(SOURCE MATERIAL)

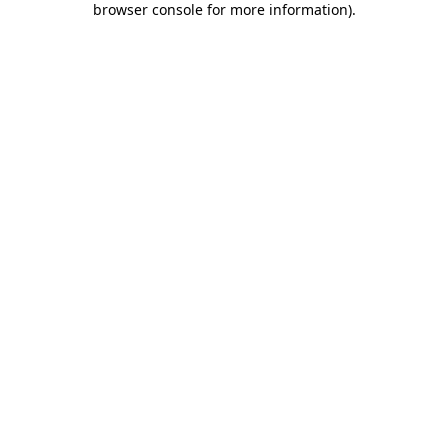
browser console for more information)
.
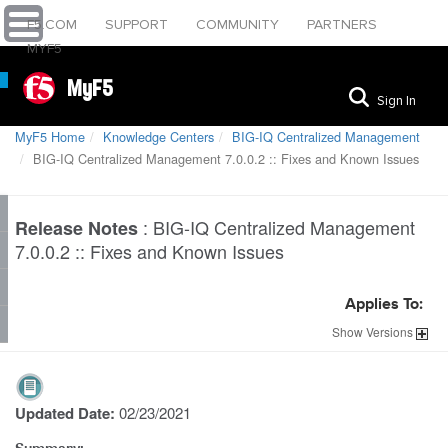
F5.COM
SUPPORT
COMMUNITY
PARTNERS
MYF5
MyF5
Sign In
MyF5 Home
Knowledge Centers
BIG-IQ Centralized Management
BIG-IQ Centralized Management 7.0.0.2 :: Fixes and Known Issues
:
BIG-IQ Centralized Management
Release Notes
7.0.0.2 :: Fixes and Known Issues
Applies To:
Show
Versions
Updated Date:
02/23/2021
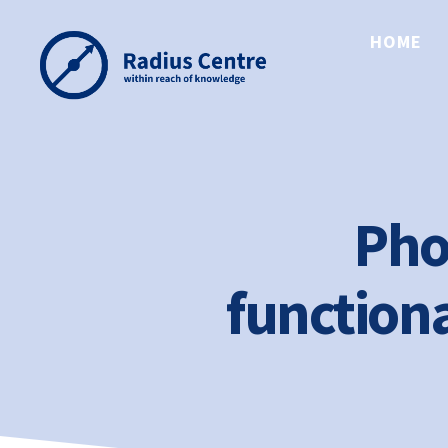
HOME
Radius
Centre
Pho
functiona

(End SOURCE MATERIAL)
(SOURCE MATERIAL)

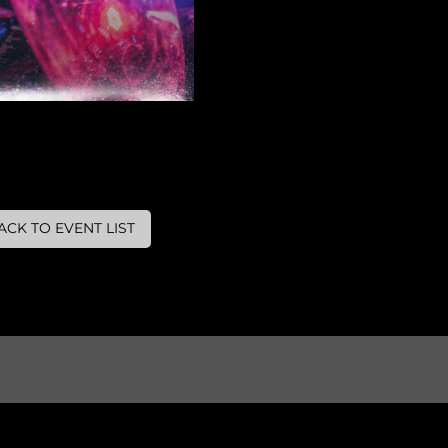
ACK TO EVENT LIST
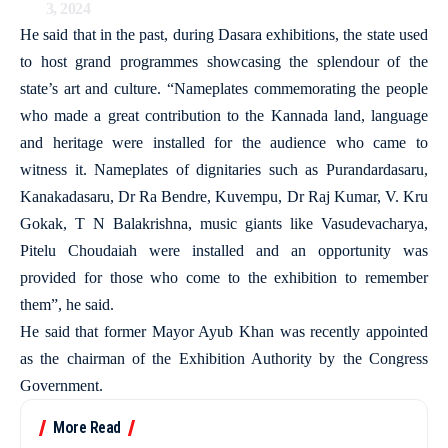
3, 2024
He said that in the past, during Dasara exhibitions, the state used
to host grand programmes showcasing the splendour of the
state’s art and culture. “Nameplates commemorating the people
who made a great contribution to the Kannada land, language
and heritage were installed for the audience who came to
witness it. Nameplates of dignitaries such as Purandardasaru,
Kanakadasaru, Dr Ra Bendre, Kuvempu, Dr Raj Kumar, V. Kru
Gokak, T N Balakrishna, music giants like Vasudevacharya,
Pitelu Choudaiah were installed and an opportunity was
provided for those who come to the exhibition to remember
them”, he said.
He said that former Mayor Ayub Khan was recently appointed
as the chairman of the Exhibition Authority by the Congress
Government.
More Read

(End SOURCE MATERIAL)

## REQUIRED WORK
Using the data above, print only the lines starting at the one with "browser console for more information)" and ending at the one with "Release Notes", exactly as they stand, minus the pictures.

## ANSWER SPACE
browser console for more information)
.
F5.COM
SUPPORT
COMMUNITY
PARTNERS
MYF5
MyF5
Sign In
MyF5 Home
Knowledge Centers
BIG-IQ Centralized Management
BIG-IQ Centralized Management 7.0.0.2 :: Fixes and Known Issues
:
BIG-IQ Centralized Management
Release Notes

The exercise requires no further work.